As in most of these cases, Blair’s solution to the problem is to hand greater powers to unelected “advisers” (see also Lord Adonis at the Department of Education and John Birt):
In a humiliating snub to Mr Clarke, Mr Blair has ordered Louise Casey, the national director of the Government’s antisocial behaviour unit and a hardline Home Office figure, to report directly to him.
But wait, who’s this coming to save democracy? A shadowy figure has appeared on the horizon to put these democratically unaccountable Johnny Come Latelys in their place. Why it’s Charlie the Safety Elephany himself! As the Observer reported in a short, out of the way story last Sunday:
Home Secretary Charles Clarke has mounted a campaign to silence ‘celebrity’ civil servants such as the head of the anti-social behaviour unit Louise Casey.

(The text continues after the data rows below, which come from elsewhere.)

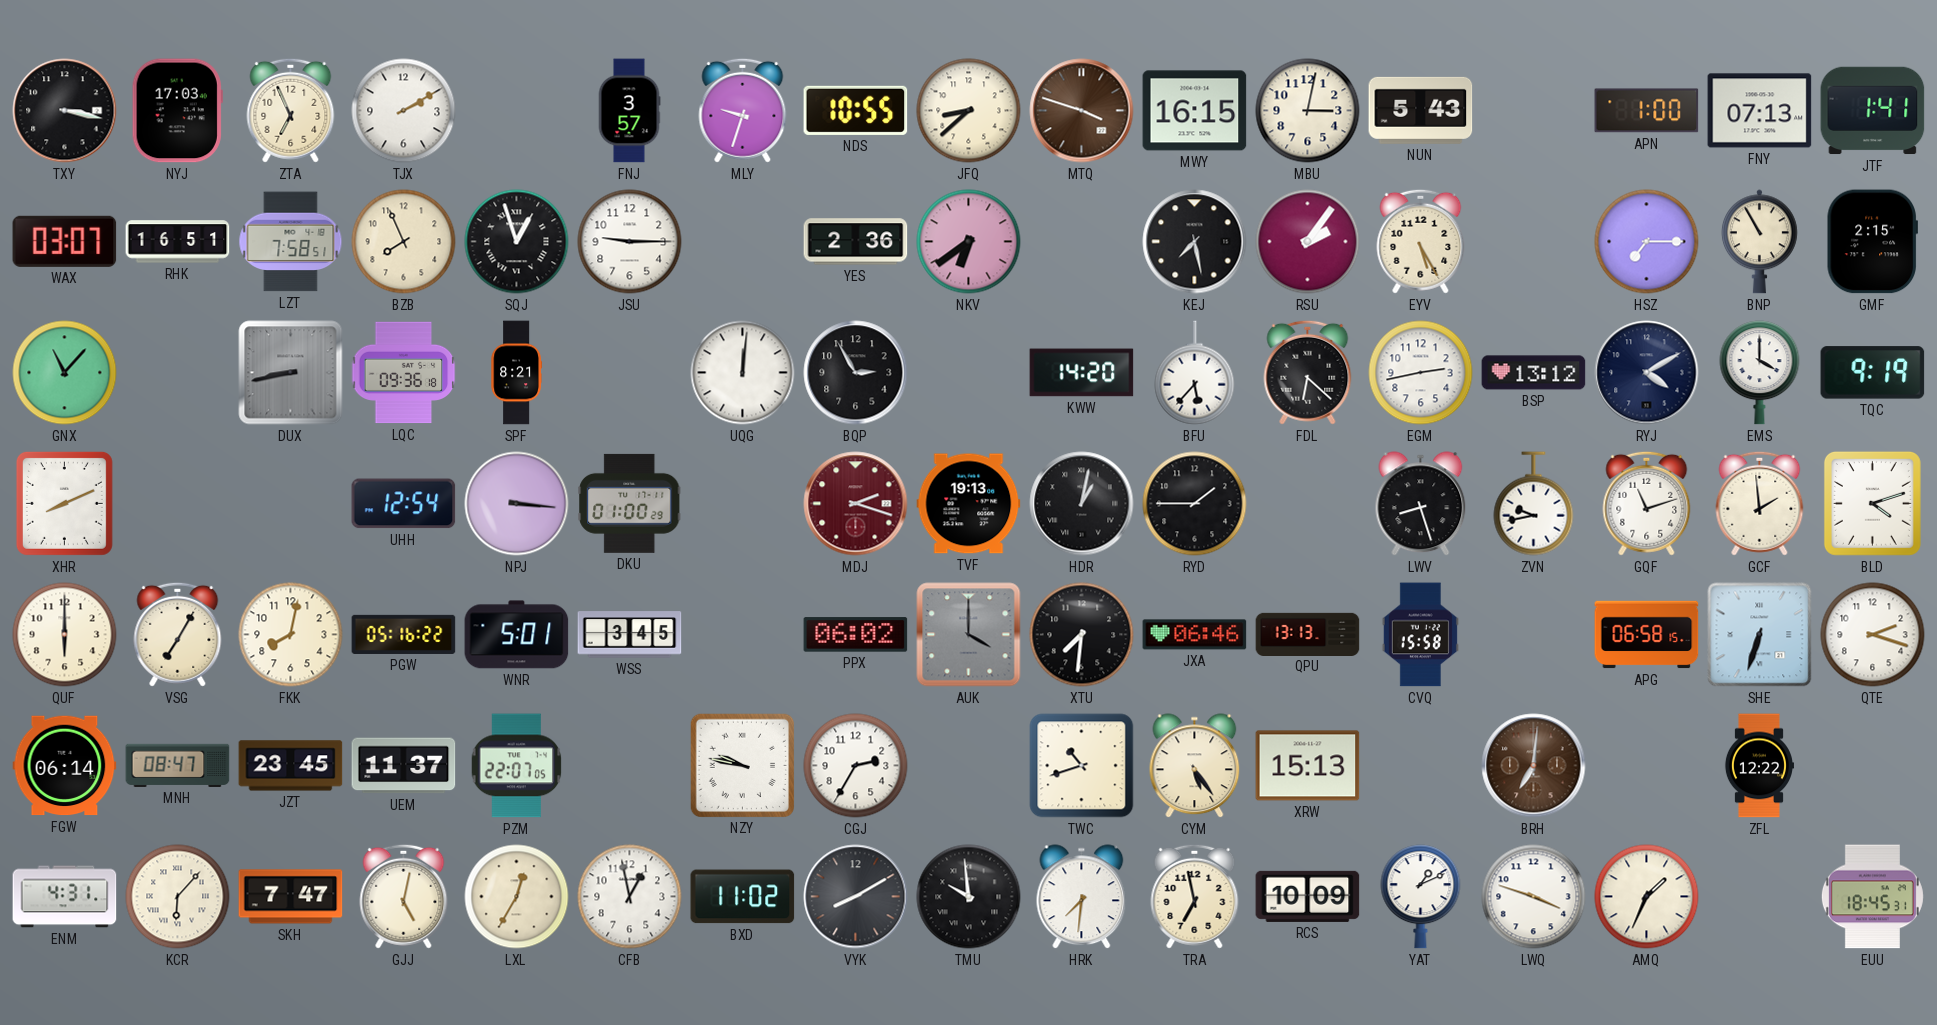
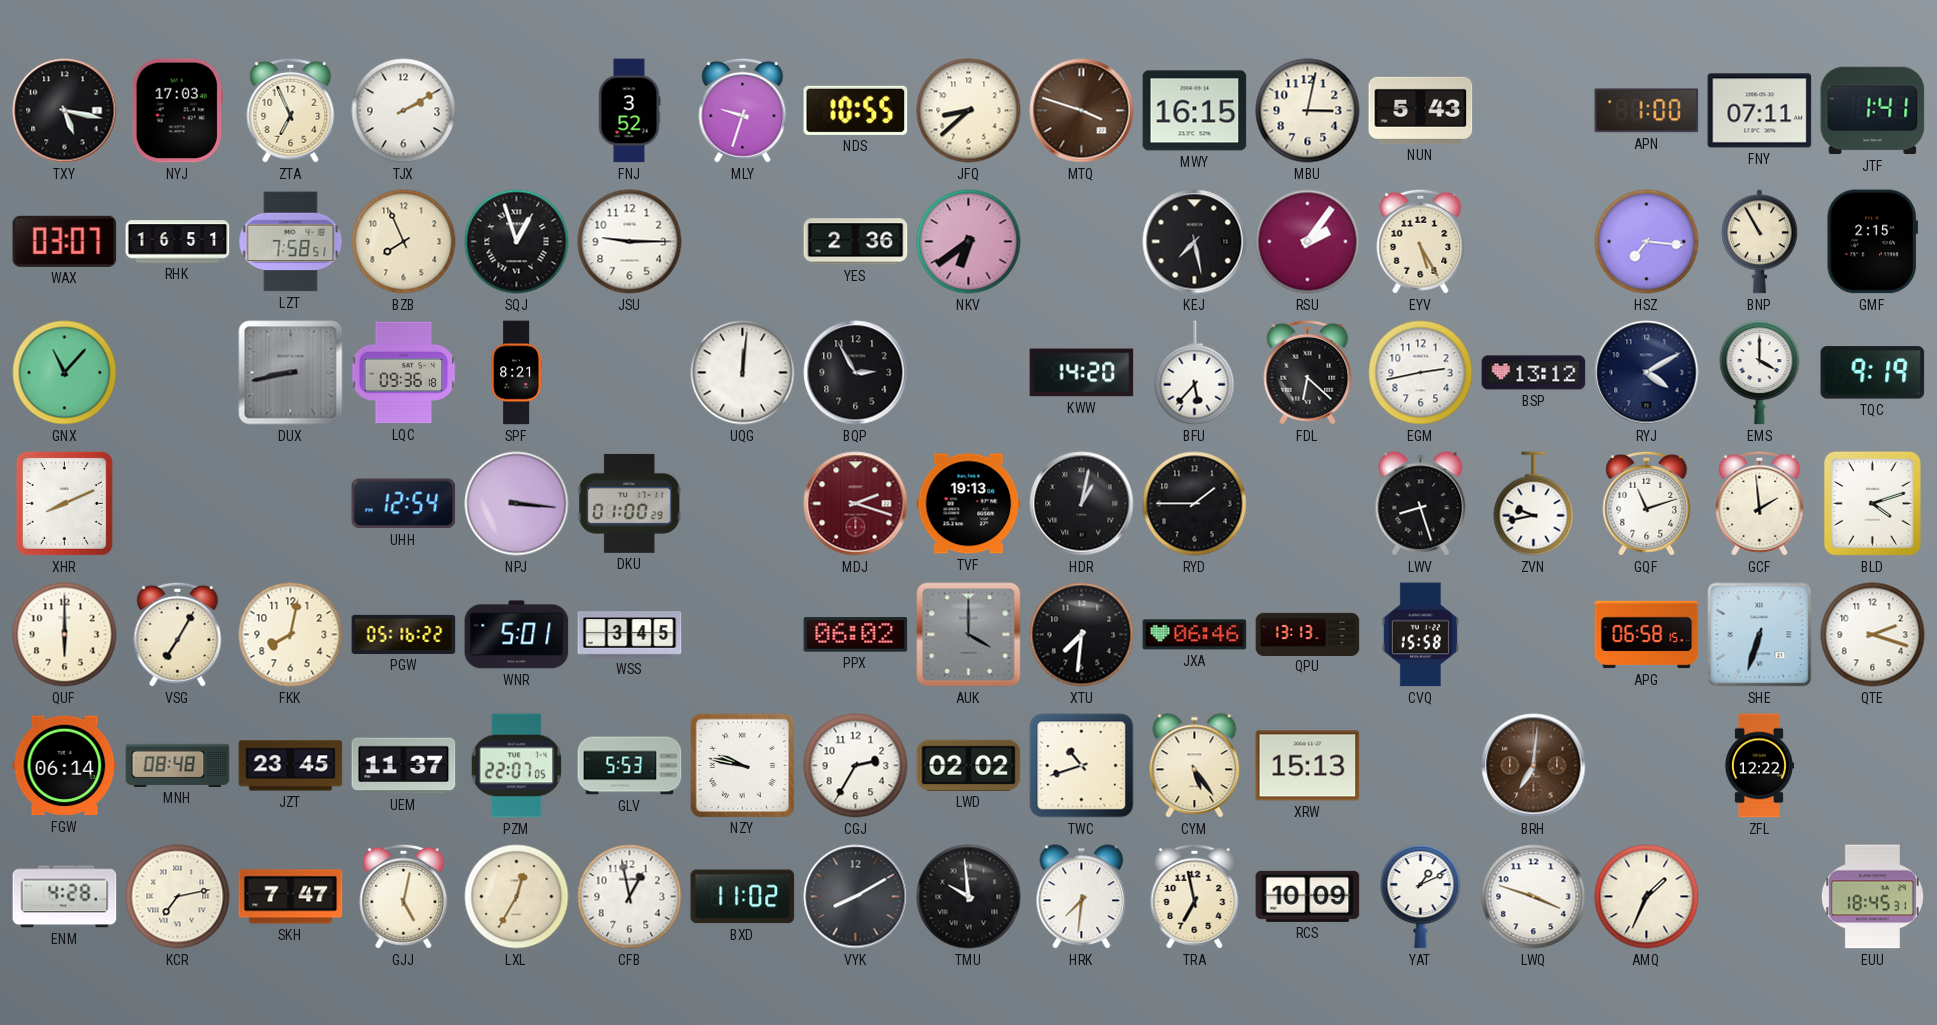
TXY: 3:17 -> 5:17
FNJ: 3:57 -> 3:52
FNY: 07:13 -> 07:11
HSZ: 7:15 -> 7:16
MNH: 08:47 -> 08:48
GLV: none -> 5:53
LWD: none -> 02:02
ENM: 4:31 -> 4:28
KCR: 6:07 -> 7:13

Clarke, whose father was a Whitehall mandarin, is known to believe that ministers, not civil servants, should be the mouthpiece for government policy.
An early shot across Louise Casey’s bows? Looks like Clarkie tried unsuccessfully to get his retaliation in first. He’ll be lucky if it cuts any ice with Tony though. He’s now as popular on both sides as a ginger-haired stepson.
Still, hooray for Charles, defender of democracy! Er, hang on…
Posted on July 5th, 2005 at 10:14 am

Looks like Louise Casey is more of a ‘mouthpiece’ than even Clarke coukld have imagined, according to the stories emerging today - see http://news.bbc.co.uk/2/hi/uk_news/4654723.stm
The timing of these ‘revelations’ is a little suspicious though - does Clarke have friends in the newspaper business..?
Yes. Suddenly the name is everywhere. Looks like a turf war to me.